In a supervised setting, clinicians measure opioid withdrawal with a standardized tool called the Clinical Opiate Withdrawal Scale, or COWS. The scale scores signs and symptoms such as heart rate, sweating, restlessness, pupil size, and gastrointestinal upset so the medical team can gauge severity and respond with the right medication and support in real time rather than guessing. This structured approach makes withdrawal safer and far more comfortable than trying to get through it alone.

How Oxycodone Addiction Is Treated

Opioid use disorder responds well to treatment, and the most effective care usually combines medical support with therapy and community. Treatment often begins with a medically supervised detox to manage withdrawal safely, then continues into a level of care that fits the person's needs, from residential treatment to outpatient support. Medication assisted treatment, paired with counseling, is recognized by the National Institute on Drug Abuse and the Substance Abuse and Mental Health Services Administration as an effective, evidence based approach that reduces cravings and lowers the risk of overdose.

Ascend continuum of care for opioid use disorder: medical detox, residential, PHP, IOP, outpatient
Every level of care lives under one roof in Albuquerque.

Medically supervised detox

Detox is the first step of clearing opioids from the body while managing withdrawal. In a supervised program, nursing staff monitor withdrawal with the COWS scale and use medication to ease symptoms so the process is safer and more comfortable. Detox is a starting point rather than a cure on its own, and it works best when it leads directly into ongoing treatment that addresses the reasons behind the use.

Medication assisted treatment

Medication assisted treatment uses medications that stabilize brain chemistry, reduce cravings, and blunt or block the effects of opioids, which helps a person focus on recovery. Common medications include buprenorphine based options such as Suboxone, the long acting injectable Sublocade, and naltrexone in its oral and Vivitrol injectable forms. Medication is one part of care rather than the whole of it, and it works best alongside therapy, structure, and support.

Therapy and support

Counseling helps a person understand the patterns behind use, build coping skills, and repair relationships. Evidence based approaches such as cognitive behavioral therapy and dialectical behavior therapy are central, and treatment for any co-occurring condition, such as depression, anxiety, or trauma, is part of good care. Family involvement and peer support strengthen recovery and help it last well after formal treatment ends.

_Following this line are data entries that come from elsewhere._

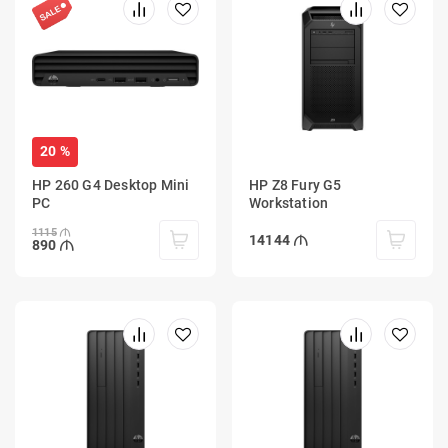
20 %
HP 260 G4 Desktop Mini
HP Z8 Fury G5
PC
Workstation
1115
14144
890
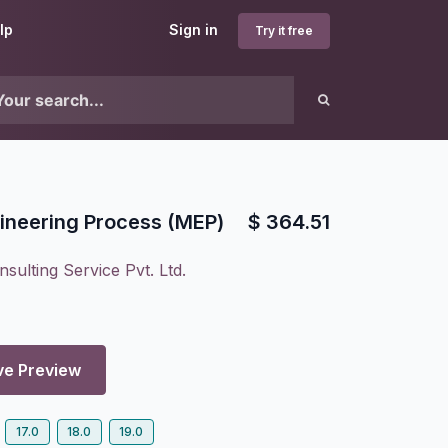
lp
Sign in
Try it free
ineering Process (MEP)
$
364.51
sulting Service Pvt. Ltd.
ve Preview
17.0
18.0
19.0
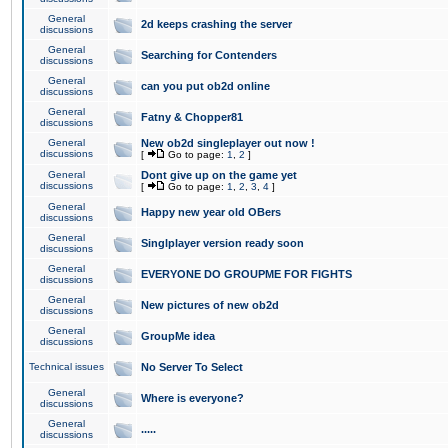
General
2d keeps crashing the server
discussions
General
Searching for Contenders
discussions
General
can you put ob2d online
discussions
General
Fatny & Chopper81
discussions
General
New ob2d singleplayer out now !
discussions
[
Go to page:
1
,
2
]
General
Dont give up on the game yet
discussions
[
Go to page:
1
,
2
,
3
,
4
]
General
Happy new year old OBers
discussions
General
Singlplayer version ready soon
discussions
General
EVERYONE DO GROUPME FOR FIGHTS
discussions
General
New pictures of new ob2d
discussions
General
GroupMe idea
discussions
Technical issues
No Server To Select
General
Where is everyone?
discussions
General
.....
discussions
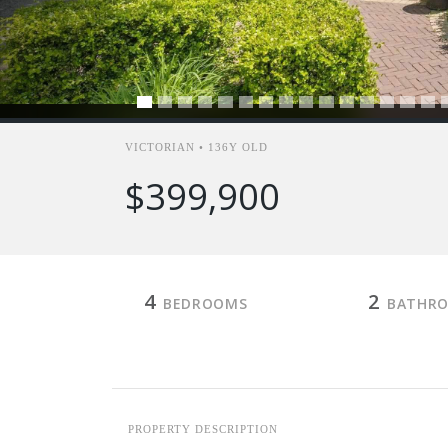
VICTORIAN • 136Y OLD
$399,900
4
2
BEDROOMS
BATHR
PROPERTY DESCRIPTION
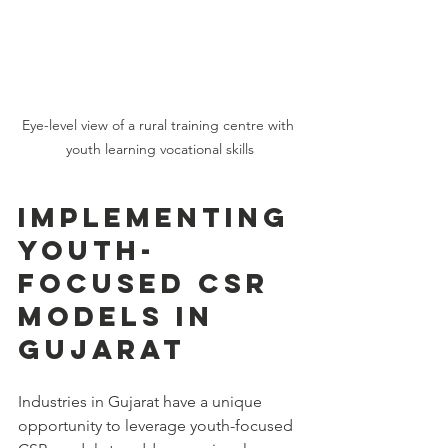
Eye-level view of a rural training centre with 
youth learning vocational skills
Implementing 
Youth-
Focused CSR 
Models in 
Gujarat
Industries in Gujarat have a unique 
opportunity to leverage youth-focused 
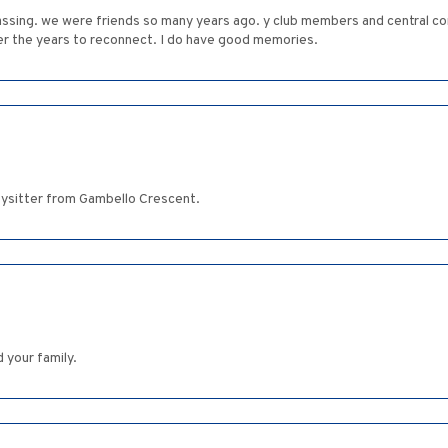
 passing. we were friends so many years ago. y club members and central
er the years to reconnect. I do have good memories.
ysitter from Gambello Crescent.
 your family.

How Oxycodone Affects the Body Over Time

Short term, oxycodone relieves pain and can cause drowsiness, constipation, nausea, and slowed breathing. When use continues over months or years, the effects reach further. Chronic constipation can become a persistent and painful problem that some people find as difficult to manage as the addiction itself. Long term opioid use is also associated with hormonal changes that can lower energy, disrupt mood, and affect sexual health, along with disturbed sleep that undermines the rest the brain needs to heal.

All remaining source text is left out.